INSTRUCTIONS FOR THE TASK - Select from the data all lines with the word "button".

SUPPLIED DATA -
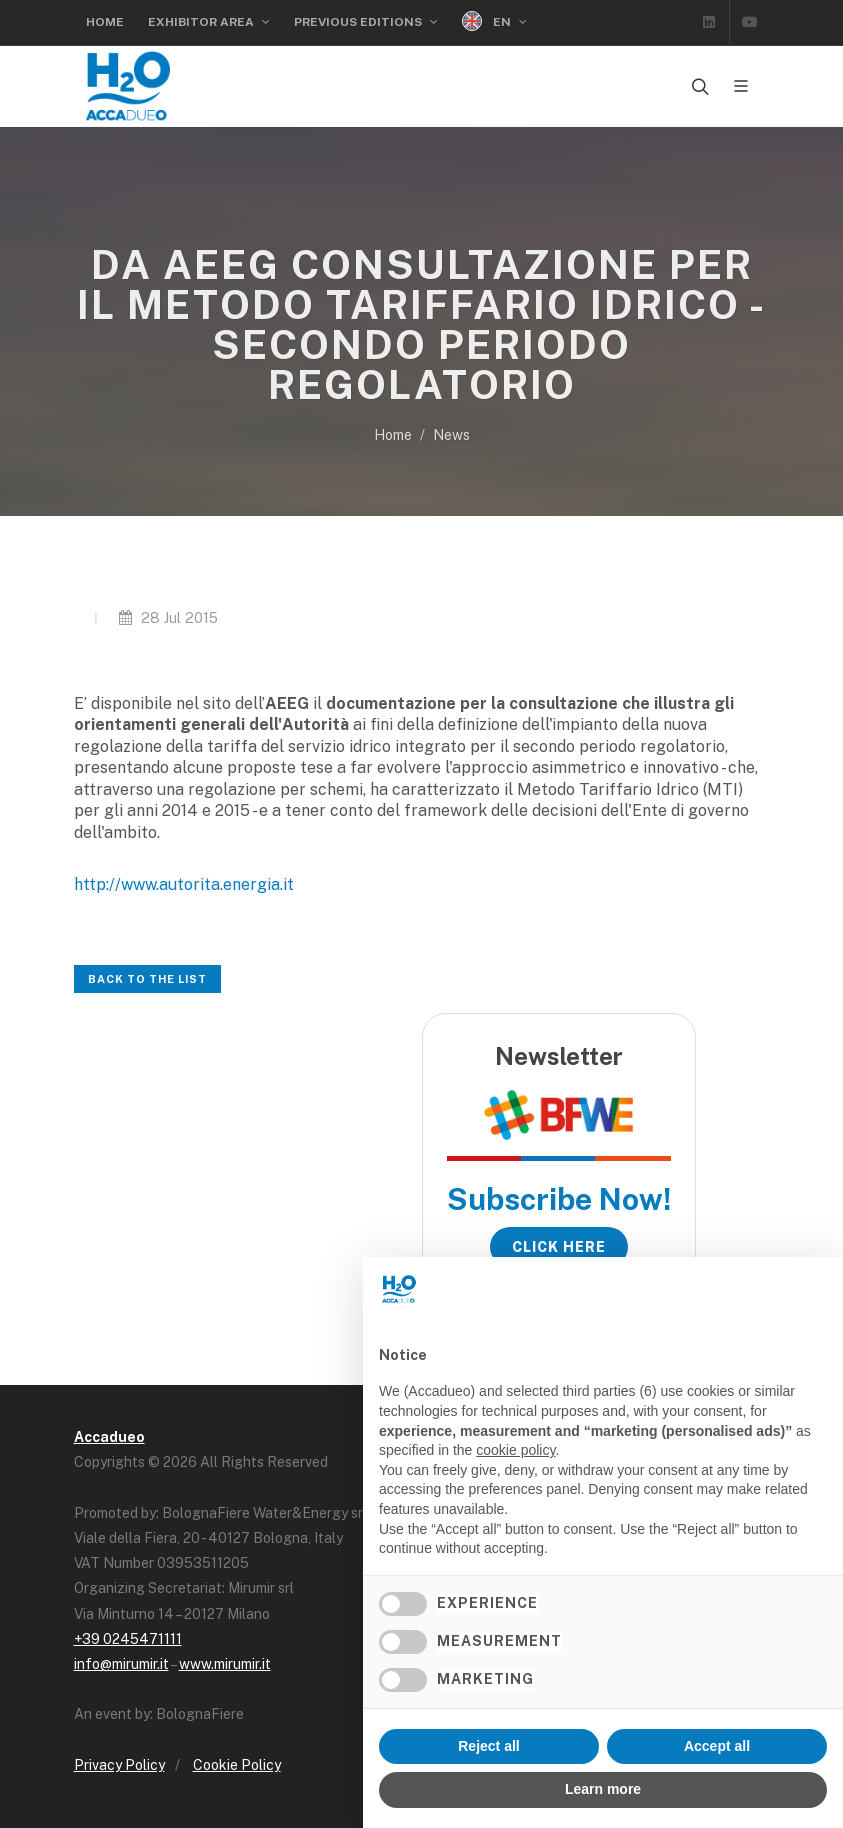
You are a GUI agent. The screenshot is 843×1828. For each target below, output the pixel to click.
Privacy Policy (119, 1765)
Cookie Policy (237, 1765)
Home (105, 22)
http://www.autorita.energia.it (184, 884)
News (451, 435)
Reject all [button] (488, 1746)
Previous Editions (366, 22)
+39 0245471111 (128, 1639)
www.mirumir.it (225, 1664)
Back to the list (147, 979)
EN (494, 21)
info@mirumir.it (121, 1664)
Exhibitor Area (209, 22)
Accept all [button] (717, 1746)
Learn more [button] (603, 1789)
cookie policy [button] (515, 1450)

FINISHED TASK -
Reject all [button] (488, 1746)
Accept all [button] (717, 1746)
Learn more [button] (603, 1789)
cookie policy [button] (515, 1450)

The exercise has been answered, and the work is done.